History, Memoir and Fiction

Since the boundaries of life-writing is more fluid and less definable in relation to form than other literary genres and can, therefore, adopt various forms including court chronicle, travelogue, diary, memoir, and autobiography, this article suggests that various forms of life-writing could be placed on a continuum between history and fiction--in which court chronicle is placed on the boundary of historiography whereas autobiography is nearer to fiction.

In the West, autobiography is by and large a literary medium through which the self has, in the cultural milieu of evolving self-consciousnes and self assertion, unfolded his/her innermost feelings and experiences. Furthermore, the development of "auto-bio-graphy" into a fictional literary genre in the West and the refocusing from bios to autos, have openened it up to literary criticism, whereas, other related forms of life-writing such as chronicle, travelogue, diary and memoir along with the "bios" of autobiography have remained valuable sources of historiography.

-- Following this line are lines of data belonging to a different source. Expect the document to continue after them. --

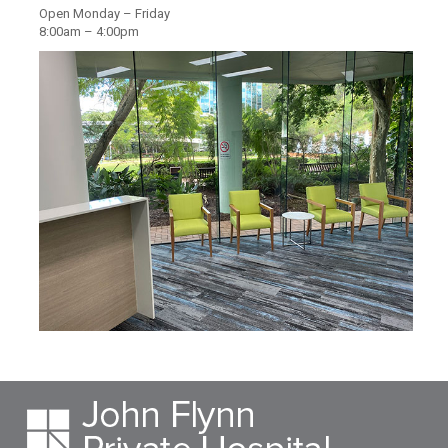
Open Monday – Friday
8:00am – 4:00pm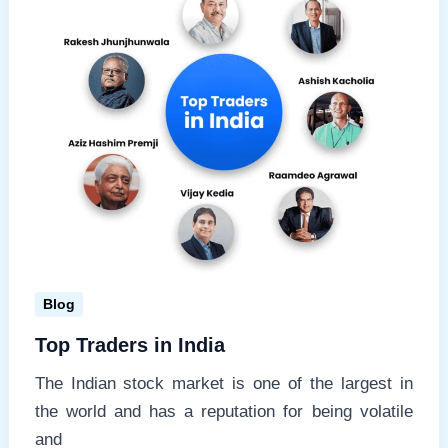
Blog
Top Traders in India
The Indian stock market is one of the largest in
the world and has a reputation for being volatile
and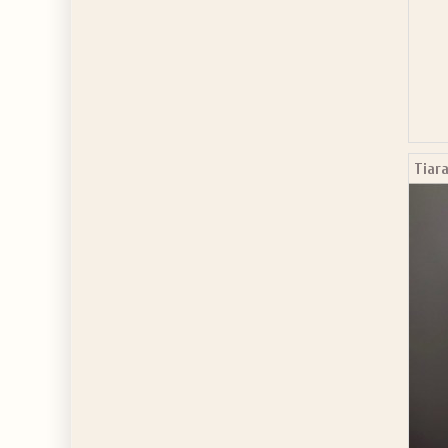
Tiara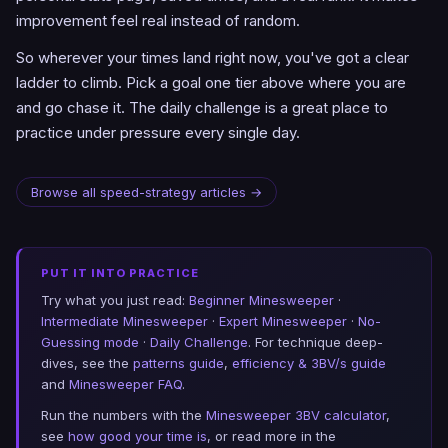
improvement feel real instead of random.
So wherever your times land right now, you've got a clear
ladder to climb. Pick a goal one tier above where you are
and go chase it. The daily challenge is a great place to
practice under pressure every single day.
Browse all speed-strategy articles →
PUT IT INTO PRACTICE
Try what you just read:
Beginner Minesweeper
·
Intermediate Minesweeper
·
Expert Minesweeper
·
No-
Guessing mode
·
Daily Challenge
. For technique deep-
dives, see the
patterns guide
,
efficiency & 3BV/s guide
and
Minesweeper FAQ
.
Run the numbers with the
Minesweeper 3BV calculator
,
see
how good your time is
, or read more in the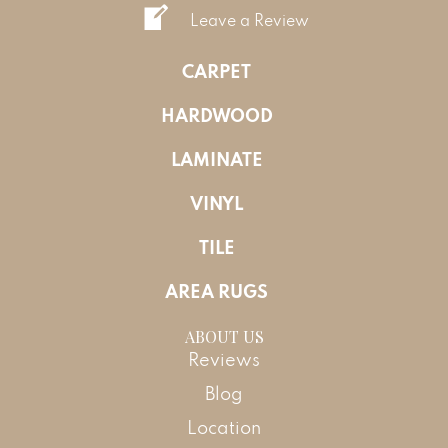
Leave a Review
CARPET
HARDWOOD
LAMINATE
VINYL
TILE
AREA RUGS
ABOUT US
Reviews
Blog
Location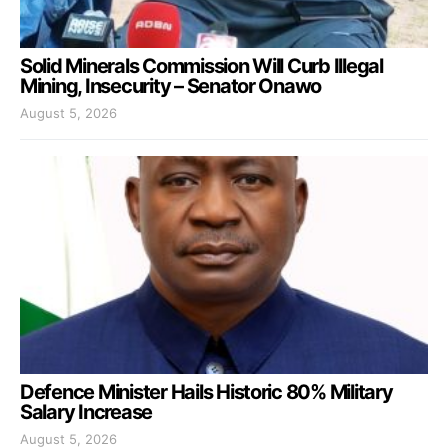
Solid Minerals Commission Will Curb Illegal
Mining, Insecurity – Senator Onawo
August 5, 2026
Defence Minister Hails Historic 80% Military
Salary Increase
August 5, 2026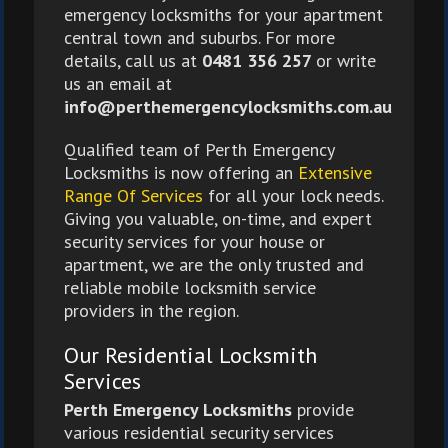
emergency locksmiths for your apartment
central town and suburbs. For more
details, call us at
0481 356 257
or write
us an email at
info@perthemergencylocksmiths.com.au
Qualified team of Perth Emergency
Locksmiths is now offering an
Extensive
Range Of Services
for all your lock needs.
Giving you valuable, on-time, and expert
security services for your house or
apartment, we are the only trusted and
reliable mobile locksmith service
providers in the region.
Our Residential Locksmith
Services
Perth Emergency Locksmiths
provide
various residential security services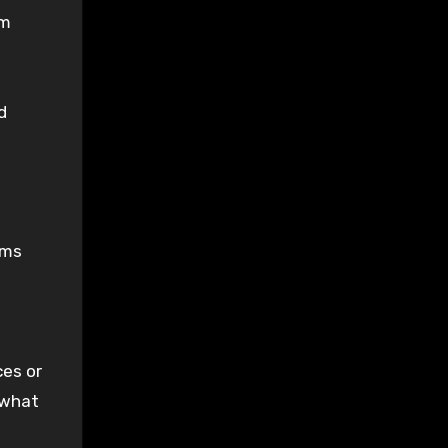
om
d
rms
ces or
 what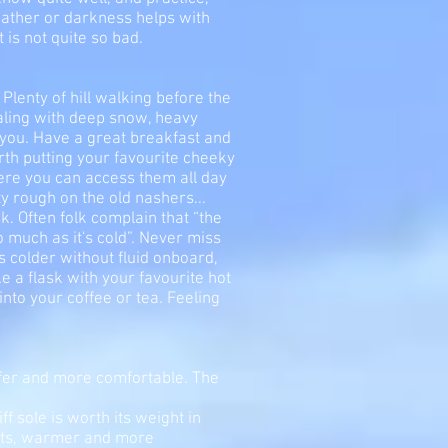
weather or darkness helps with
 is not quite so bad.
. Plenty of hill walking before the
ealing with deep snow, heavy
 you. Have a great breakfast and
orth putting your favourite cheeky
ere you can access them all day
y rough on the old nashers...
k. Often folk complain that “the
o much as it's cold”. Never miss
s colder without fluid onboard,
 a flask with your favourite hot
into your coffee or tea. Feeling
afer and more comfortable. The
ff sole is worth its weight in
oots, warmer and more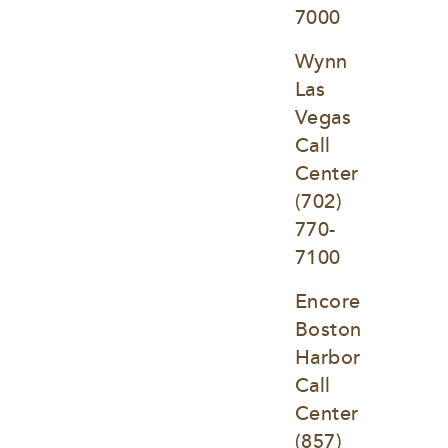
7000
Wynn 
Las 
Vegas 
Call 
Center
(702) 
770-
7100
Encore 
Boston 
Harbor 
Call 
Center
(857) 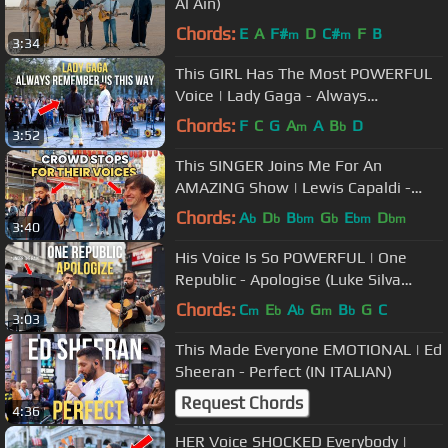
Al Ain)
Chords:
E
A
F#
D
C#
F
B
m
m
3:34
This GIRL Has The Most POWERFUL
Voice | Lady Gaga - Always
Remember Us This Way
Chords:
F
C
G
A
A
B
D
m
b
3:52
This SINGER Joins Me For An
AMAZING Show | Lewis Capaldi -
Someone You Loved
Chords:
A
D
B
G
E
D
b
b
bm
b
bm
bm
3:40
His Voice Is So POWERFUL | One
Republic - Apologise (Luke Silva
Cover)
Chords:
C
E
A
G
B
G
C
m
b
b
m
b
3:03
This Made Everyone EMOTIONAL | Ed
Sheeran - Perfect (IN ITALIAN)
Request Chords
4:36
HER Voice SHOCKED Everybody |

Persian memoir (khaterat), in the broad sense of the term, is by and large more of a narration of political and social events than a personal autobiography similar to those authored in the West since the rise of humanism in the course of 18th century enlightenment movement. Memoirs, particularly political memoirs, have been the most common form in the repertoire of Persian life-writing since the latter half of the 19th century. Indeed, nearly 95 percent of some 250 Persian memoirs in this period may be characterized by their focus on political, social, and cultural events, while no more than five percent are either diaries or autobiographies. Persian memoirs, therefore, are among indispensable sources of historiography and should properly be read within the context of their authors' specific hostorical circumstances.